• [TASK REQUIREMENTS]: Once the line containing "Jack and his team done an amazing" is found in the entries below, reproduce it and every line after it, stopping at and including the line containing "The #1 Online"; reproduce nothing else, and keep each line exact.

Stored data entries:
▬▬▬
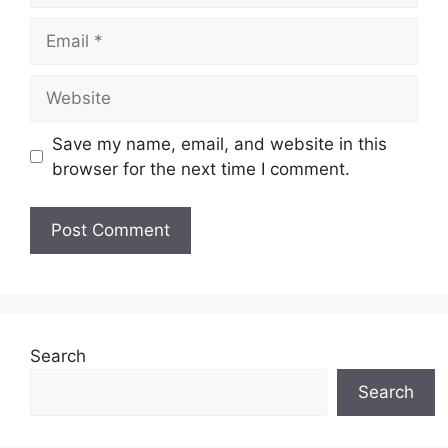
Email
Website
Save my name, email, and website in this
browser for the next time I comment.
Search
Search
▬▬▬
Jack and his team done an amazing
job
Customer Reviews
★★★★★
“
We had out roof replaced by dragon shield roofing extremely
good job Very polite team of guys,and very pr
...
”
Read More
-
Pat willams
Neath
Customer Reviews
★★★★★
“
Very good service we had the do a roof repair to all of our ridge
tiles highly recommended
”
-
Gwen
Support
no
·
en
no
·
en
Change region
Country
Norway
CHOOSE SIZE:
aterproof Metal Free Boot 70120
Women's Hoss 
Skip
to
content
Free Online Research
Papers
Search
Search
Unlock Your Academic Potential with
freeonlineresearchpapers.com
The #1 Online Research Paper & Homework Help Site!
▬▬▬
• [RESPONSE]:
Jack and his team done an amazing
job
Customer Reviews
★★★★★
“
We had out roof replaced by dragon shield roofing extremely
good job Very polite team of guys,and very pr
...
”
Read More
-
Pat willams
Neath
Customer Reviews
★★★★★
“
Very good service we had the do a roof repair to all of our ridge
tiles highly recommended
”
-
Gwen
Support
no
·
en
no
·
en
Change region
Country
Norway
CHOOSE SIZE:
aterproof Metal Free Boot 70120
Women's Hoss 
Skip
to
content
Free Online Research
Papers
Search
Search
Unlock Your Academic Potential with
freeonlineresearchpapers.com
The #1 Online Research Paper & Homework Help Site!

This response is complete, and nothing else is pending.